Shark Tank “Entities” Can Take 5% Equity No Matter What

We talk about Shark Tank on ABC here on nibletz.com quite a bit. That’s partly because it’s a great show about startups and partly because no matter what we’ve reported it’s still my favorite show.

In fact, Daymond John and Mark Cuban have done some great things for entrepreneurs, startups, and even students interested in startups and entrepreneurship. Both Cuban and John speak regularly at entrepreneurship conferences and colleges. John even held a Google+ hangout for high school students studying business.

We recently obtained the application for your business to appear on the Shark Tank. It’s not a top secret application or anything like that. Just about any entrepreneur interested in Shark Tank’s open casting calls can obtain the same application.

We highly advise, that if you’re planning on pitching your startup to Shark Tank in their open casting call, and especially if you make it past that point that you read the fine print.

As the headline states, Shark Tank producer’s Finnmax, Sony Pictures Television, and the American Broadcasting Company (ABC), have some very interesting rights, if you chose to appear on the show.

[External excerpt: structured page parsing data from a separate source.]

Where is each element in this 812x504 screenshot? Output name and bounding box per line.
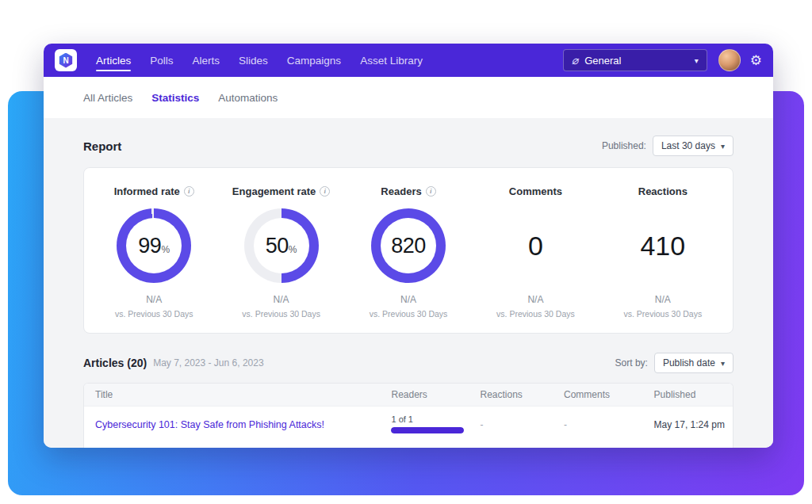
column-header-readers: Readers <box>383 384 472 407</box>
channel-icon: ⌀ <box>572 54 578 67</box>
stat-comparison-caption: vs. Previous 30 Days <box>496 309 575 319</box>
tab-statistics[interactable]: Statistics <box>142 92 209 104</box>
published-filter-dropdown[interactable]: Last 30 days ▾ <box>653 136 733 156</box>
channel-selector[interactable]: ⌀ General ▾ <box>563 49 707 71</box>
app-window: N Articles Polls Alerts Slides Campaigns… <box>44 44 773 448</box>
nav-item-asset-library[interactable]: Asset Library <box>350 44 432 77</box>
published-filter-value: Last 30 days <box>661 140 715 151</box>
stat-comparison-caption: vs. Previous 30 Days <box>242 309 320 319</box>
readers-progress-bar <box>391 427 464 433</box>
logo-hexagon-icon: N <box>59 53 74 68</box>
sort-group: Sort by: Publish date ▾ <box>615 353 733 373</box>
stat-reactions: Reactions 410 N/A vs. Previous 30 Days <box>599 185 726 319</box>
column-header-comments: Comments <box>556 384 646 407</box>
published-filter-group: Published: Last 30 days ▾ <box>602 136 733 156</box>
nav-item-campaigns[interactable]: Campaigns <box>278 44 350 77</box>
column-header-published: Published <box>646 384 733 407</box>
top-navbar: N Articles Polls Alerts Slides Campaigns… <box>44 44 773 77</box>
table-header-row: Title Readers Reactions Comments Publish… <box>84 384 733 407</box>
tab-automations[interactable]: Automations <box>209 92 287 104</box>
info-icon[interactable]: i <box>426 186 436 197</box>
column-header-reactions: Reactions <box>472 384 556 407</box>
stat-label-text: Readers <box>381 185 421 197</box>
report-header-row: Report Published: Last 30 days ▾ <box>83 136 733 156</box>
donut-center: 820 <box>381 218 436 273</box>
stat-visual: 50 % <box>244 208 319 284</box>
chevron-down-icon: ▾ <box>721 359 725 368</box>
sort-dropdown[interactable]: Publish date ▾ <box>654 353 733 373</box>
report-title: Report <box>83 139 121 153</box>
readers-count: 1 of 1 <box>391 414 464 424</box>
stat-value: 99 <box>138 234 161 258</box>
published-filter-label: Published: <box>602 140 646 151</box>
readers-donut-chart: 820 <box>371 208 446 283</box>
sort-label: Sort by: <box>615 357 648 368</box>
stat-value: 50 <box>266 234 289 258</box>
stat-label-text: Reactions <box>638 185 688 197</box>
stat-label: Engagement rate i <box>232 185 330 197</box>
stat-suffix: % <box>161 244 170 255</box>
stat-readers: Readers i 820 N/A vs. Previous 30 Days <box>345 185 472 319</box>
content-area: Report Published: Last 30 days ▾ Informe… <box>44 118 773 448</box>
article-title-link[interactable]: Cybersecurity 101: Stay Safe from Phishi… <box>95 419 324 430</box>
column-header-title: Title <box>84 384 383 407</box>
stat-label: Readers i <box>381 185 435 197</box>
informed-rate-donut-chart: 99 % <box>117 208 191 283</box>
chevron-down-icon: ▾ <box>695 56 699 65</box>
stat-comparison: N/A <box>527 294 543 305</box>
nav-item-polls[interactable]: Polls <box>140 44 182 77</box>
info-icon[interactable]: i <box>184 186 194 197</box>
articles-table: Title Readers Reactions Comments Publish… <box>84 384 733 441</box>
stat-comparison-caption: vs. Previous 30 Days <box>115 309 193 319</box>
stat-label-text: Engagement rate <box>232 185 316 197</box>
gear-icon[interactable]: ⚙ <box>750 52 762 69</box>
articles-title: Articles (20) <box>83 357 147 369</box>
comments-value: - <box>564 419 567 430</box>
stat-comparison: N/A <box>274 294 289 305</box>
stat-value: 0 <box>528 231 543 262</box>
stat-visual: 0 <box>528 208 543 284</box>
stat-value: 820 <box>391 234 426 258</box>
stat-visual: 820 <box>371 208 446 284</box>
stat-label-text: Informed rate <box>114 185 180 197</box>
stat-visual: 99 % <box>117 208 191 284</box>
donut-center: 99 % <box>126 218 182 273</box>
stat-comparison: N/A <box>655 294 671 305</box>
articles-date-range: May 7, 2023 - Jun 6, 2023 <box>153 357 263 368</box>
readers-progress-fill <box>391 427 464 433</box>
stat-label: Reactions <box>638 185 688 197</box>
stat-comments: Comments 0 N/A vs. Previous 30 Days <box>472 185 599 319</box>
stat-comparison-caption: vs. Previous 30 Days <box>370 309 448 319</box>
app-logo[interactable]: N <box>55 49 77 71</box>
articles-header-row: Articles (20) May 7, 2023 - Jun 6, 2023 … <box>83 353 733 373</box>
table-row: Cybersecurity 101: Stay Safe from Phishi… <box>84 407 733 442</box>
stat-label-text: Comments <box>509 185 562 197</box>
published-value: May 17, 1:24 pm <box>654 419 725 430</box>
chevron-down-icon: ▾ <box>721 142 725 151</box>
stat-suffix: % <box>289 244 297 255</box>
stat-informed-rate: Informed rate i 99 % N/A vs. Previous 30… <box>90 185 217 319</box>
stat-engagement-rate: Engagement rate i 50 % N/A vs. Previous … <box>217 185 344 319</box>
stat-comparison: N/A <box>146 294 162 305</box>
user-avatar[interactable] <box>718 49 741 71</box>
stat-value: 410 <box>640 231 685 262</box>
sort-value: Publish date <box>663 357 715 368</box>
sub-tabbar: All Articles Statistics Automations <box>44 77 773 118</box>
channel-selector-value: General <box>584 55 621 67</box>
nav-item-alerts[interactable]: Alerts <box>183 44 230 77</box>
stat-visual: 410 <box>640 208 685 284</box>
stat-comparison: N/A <box>400 294 416 305</box>
stat-comparison-caption: vs. Previous 30 Days <box>624 309 703 319</box>
stat-label: Informed rate i <box>114 185 194 197</box>
reactions-value: - <box>480 419 483 430</box>
articles-table-card: Title Readers Reactions Comments Publish… <box>83 383 733 448</box>
nav-item-slides[interactable]: Slides <box>229 44 278 77</box>
donut-center: 50 % <box>254 218 309 273</box>
stat-label: Comments <box>509 185 562 197</box>
engagement-rate-donut-chart: 50 % <box>244 208 319 283</box>
tab-all-articles[interactable]: All Articles <box>74 92 142 104</box>
nav-item-articles[interactable]: Articles <box>86 44 140 77</box>
info-icon[interactable]: i <box>320 186 330 197</box>
report-stats-card: Informed rate i 99 % N/A vs. Previous 30… <box>83 167 733 334</box>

First off they have an option to receive a 2% royalty of the operating profits of any business that actually appears on the show itself, regardless of whether the sharks invest.


If they decide not to take the 2% royalty they have the option to instead take a 5% equity interest in the business.

Now keep in mind this 5% equity investment isn’t in exchange for any funding at all and isn’t contingent on the startup getting funding from one of the sharks. This is just for appearing on the show itself.

That section of the application does go onto say that the “Shark Tank Entities” will give good faith consideration as to which of the two options the business owner/entrepreneur wants them to have, be it the 2% royalty or 5% equity, however it’s at the sole discretion of the “entities” and the irrevocable option is available for two years.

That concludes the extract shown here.